**How to complete this task:**
All records are to be restated word for word, with pictures excluded.

----------------

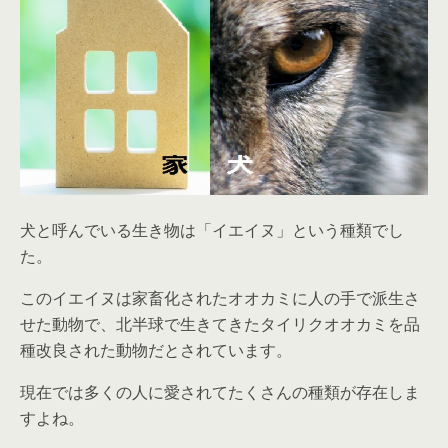
犬と呼んでいる生き物は「イエイヌ」という種類でし
た。
このイエイヌは家畜化されたオオカミに人の手で派生さ
せた動物で、北半球で生きてきたタイリクオオカミを品
種改良された動物だとされています。
現在では多くの人に愛されてたくさんの種類が存在しま
すよね。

----------------

**Exercise response:**
犬と呼んでいる生き物は「イエイヌ」という種類でし
た。
このイエイヌは家畜化されたオオカミに人の手で派生さ
せた動物で、北半球で生きてきたタイリクオオカミを品
種改良された動物だとされています。
現在では多くの人に愛されてたくさんの種類が存在しま
すよね。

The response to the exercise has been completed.